Benefits from compounding advantages and defensibility over time and at scale

Finally, we want to understand how the business gets more defensible over time.

There are a few ways defensibility compounds in Consumer. 

A detailed walk through of these is beyond the scope of this article, but they include things like network effects (i.e. product value grows as the user base grows - see here for a great summary), scale economies (albeit hard to apply to a start-up, by definition), switching costs (i.e. it’s painful to move to a competitor) and brand.

At the early stages, many of these can be hard to prove out, and the nuance is so important that it’s difficult to be prescriptive on the exact metrics and analysis.

Rather than specific ‘new metrics’, usually the best way to show this is by cutting the above engagement, retention and monetisation metrics by different user cohorts. Cohorts can be based on time (i.e. “May 2025 users D30 is 5%pts better than January 2025 users”) or behaviours (i.e. “Users who connect with 5 friends have a DAU/MAU ratio 2x those that connect with 1 friend”). 

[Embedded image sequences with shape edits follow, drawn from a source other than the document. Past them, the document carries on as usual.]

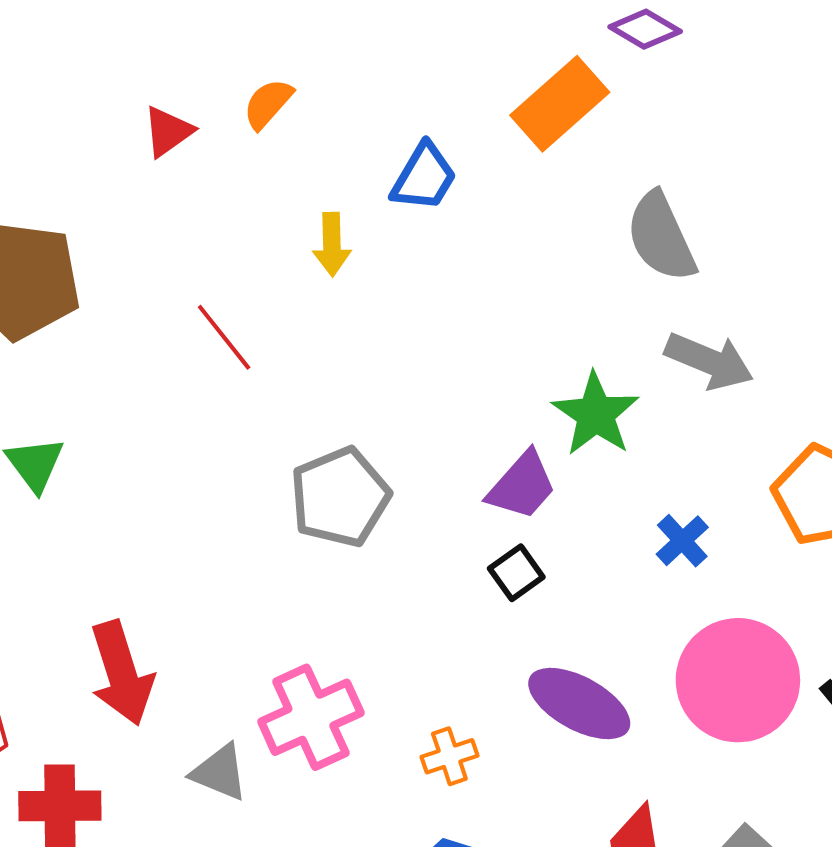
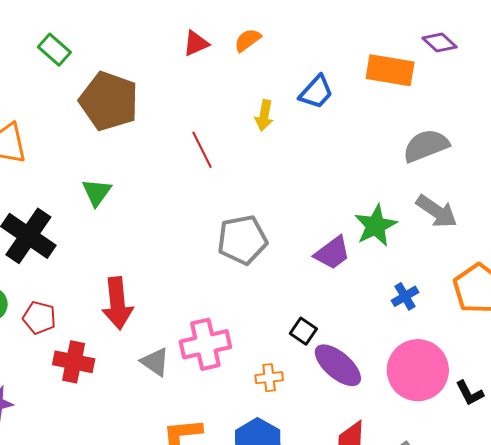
orange rectangle: (560, 104) -> (390, 70), turned 39
gray semicircle: (661, 237) -> (426, 146), turned 81
black square: (516, 573) -> (303, 331), moved, turned -32

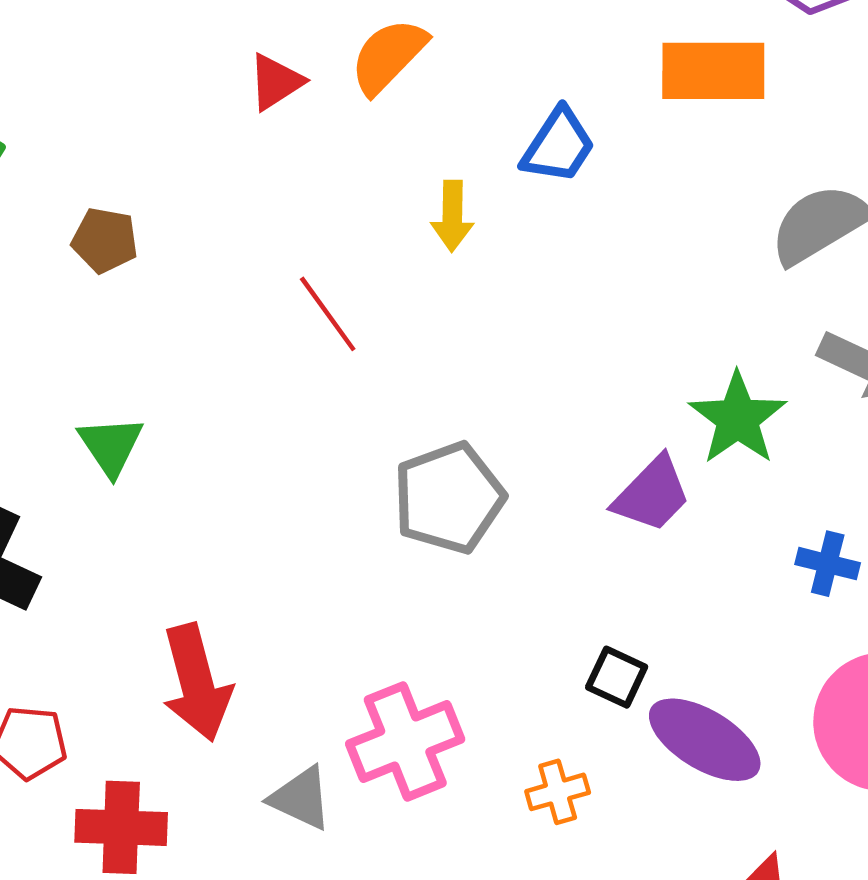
orange semicircle: (248, 40) -> (388, 56), size x1.4
brown pentagon: (109, 101) -> (105, 240), size x0.5
blue cross: (405, 296) -> (828, 564), turned -36

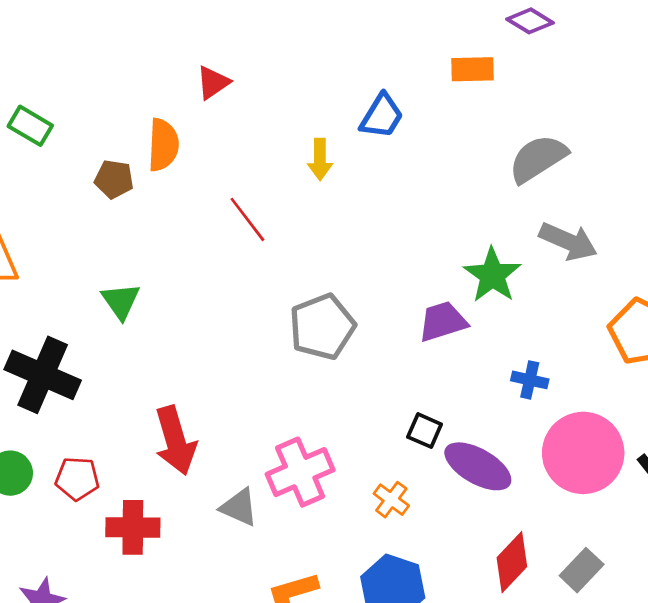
orange semicircle: (388, 56) -> (163, 145), moved, turned 140
orange rectangle: (713, 71) -> (473, 69), size x0.7
purple trapezoid: (652, 494) -> (443, 321), turned -150
blue cross: (828, 564) -> (530, 380), moved
orange cross: (558, 792) -> (391, 500), turned -36

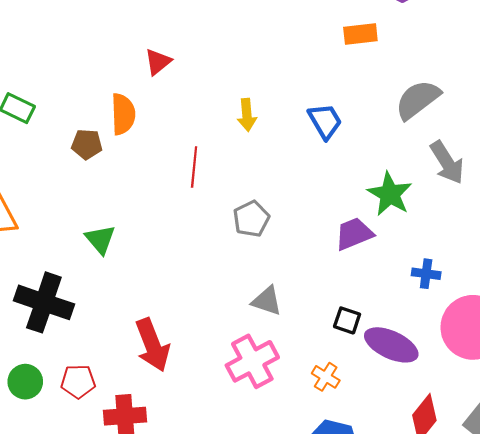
blue trapezoid: (382, 116) -> (325, 121), moved, turned -57
red line: (247, 219) -> (194, 167), turned 48
gray arrow: (568, 241) -> (447, 162), turned 39
gray pentagon: (322, 327) -> (251, 219), moved, size x0.7
gray triangle: (239, 507) -> (267, 301), moved

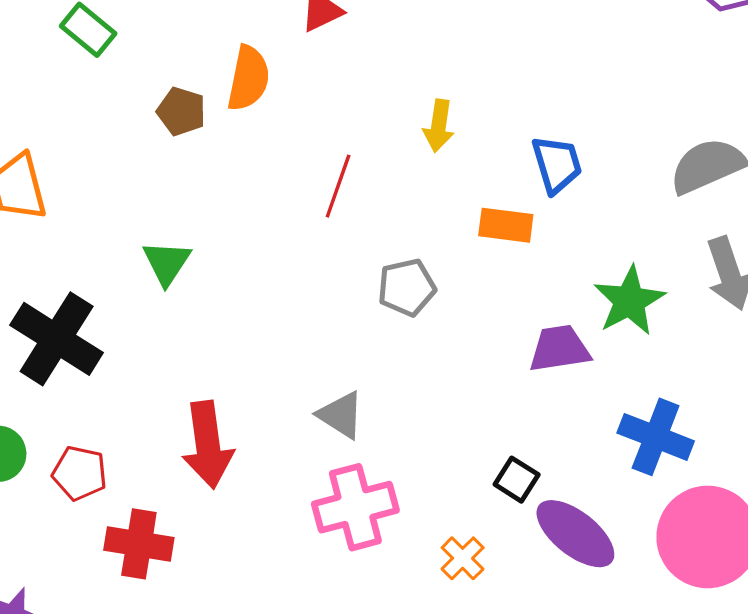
orange rectangle: (360, 34) -> (506, 225), moved
blue cross: (426, 274) -> (656, 437), size x1.6
gray triangle: (267, 301) -> (341, 415), moved

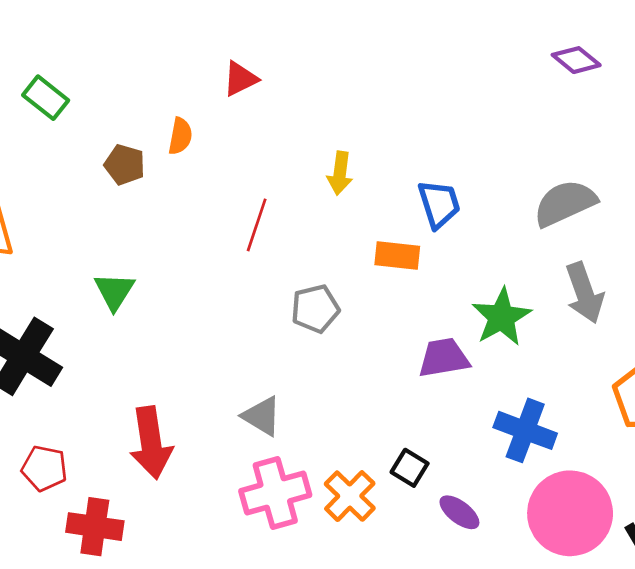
orange semicircle: (248, 78) -> (180, 136), size x0.7
purple ellipse: (575, 534) -> (459, 512), size x0.6
orange cross: (463, 558) -> (350, 496), moved, size x1.4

The best case scenario is a compelling qualitative logic linked to the core insight into the problem you’re trying to solve combined with proof points that substantiate your initial hypotheses.

Pulling It Together

To pull back from the details, the most important thing is that metrics will only ever tell part of the story of whether or not a business has potential to deliver a venture-scale outcome. Particularly at the earliest stages, the data is often noisy, inconsistent and incomplete. Of course any investor will want to see numbers, but it will only ever be one input into their decision.

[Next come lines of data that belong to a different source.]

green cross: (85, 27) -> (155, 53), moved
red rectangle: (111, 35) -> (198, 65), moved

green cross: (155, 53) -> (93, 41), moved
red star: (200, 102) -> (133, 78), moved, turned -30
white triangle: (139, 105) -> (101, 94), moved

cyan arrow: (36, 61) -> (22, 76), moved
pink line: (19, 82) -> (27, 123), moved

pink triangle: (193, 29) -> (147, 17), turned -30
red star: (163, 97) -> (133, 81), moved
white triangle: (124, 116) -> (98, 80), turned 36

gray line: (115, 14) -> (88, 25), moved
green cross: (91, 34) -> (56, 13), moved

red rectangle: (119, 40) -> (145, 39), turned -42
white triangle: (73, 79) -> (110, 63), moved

The final point is that we expect founders to have their own point of view on what metrics are important, and why. We want founders to be obsessed with the problem they are solving, and rigorously running experiments to figure out how to get the product or business ‘working’. For us, the sense that a founder is chasing arbitrary benchmarks simply to get a funding round closed is much less compelling that a founder that comes with solid hypotheses on why their product unlocks a new consumer behavioural paradigm, backed up with compelling data.

In other words, optimise for building a great business and the numbers (and capital) will follow.

Sources:

(1) From the Reddit S-1: “We generally find that the longer Redditors have been on Reddit, the more engaged they become. As of December 2023, when someone first makes an account, the average active minutes for logged-in users on Reddit starts at approximately 20 minutes per day, but increases to over 35 minutes a day for those who have been on Reddit for over five years and even over 45 minutes a day for those who have been on Reddit for over seven years.”

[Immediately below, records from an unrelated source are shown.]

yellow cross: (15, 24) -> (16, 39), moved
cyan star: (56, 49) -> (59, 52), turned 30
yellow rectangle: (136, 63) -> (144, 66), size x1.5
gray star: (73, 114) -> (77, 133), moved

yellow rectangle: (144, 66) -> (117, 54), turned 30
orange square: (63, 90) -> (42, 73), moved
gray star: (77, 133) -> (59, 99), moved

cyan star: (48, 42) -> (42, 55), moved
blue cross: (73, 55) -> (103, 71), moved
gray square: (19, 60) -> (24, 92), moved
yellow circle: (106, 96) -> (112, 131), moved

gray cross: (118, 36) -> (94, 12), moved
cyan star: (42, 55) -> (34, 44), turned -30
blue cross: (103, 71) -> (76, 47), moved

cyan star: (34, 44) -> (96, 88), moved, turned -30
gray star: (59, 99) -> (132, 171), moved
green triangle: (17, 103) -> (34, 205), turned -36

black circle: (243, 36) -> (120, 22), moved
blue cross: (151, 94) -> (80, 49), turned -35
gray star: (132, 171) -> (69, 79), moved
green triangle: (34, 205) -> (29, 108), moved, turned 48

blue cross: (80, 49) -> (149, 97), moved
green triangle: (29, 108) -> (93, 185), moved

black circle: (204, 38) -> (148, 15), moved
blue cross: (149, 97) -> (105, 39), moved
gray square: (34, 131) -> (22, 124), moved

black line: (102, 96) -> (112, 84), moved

(2) Note: this should not be confused with “unbounded” (also known as “on or after”) retention, which is typically less informative.

(3) In this scenario we’ll look at usage retention as a proxy for value.

(4) Snapchat waited 3 years from launch to sell its first ad, at which time the user base was already over 50m users, though they did try other monetisation initiatives earlier on e.g. the Lens Store (source: Snapchat S-1). By contrast, Facebook started selling ads from year 1 and registered $9m in revenue in year 2, followed by $48m (!) in year 3 (source: Facebook S-1).

(v) Thanks to the magic of compounding, 5% weekly growth is 13x year-on-year!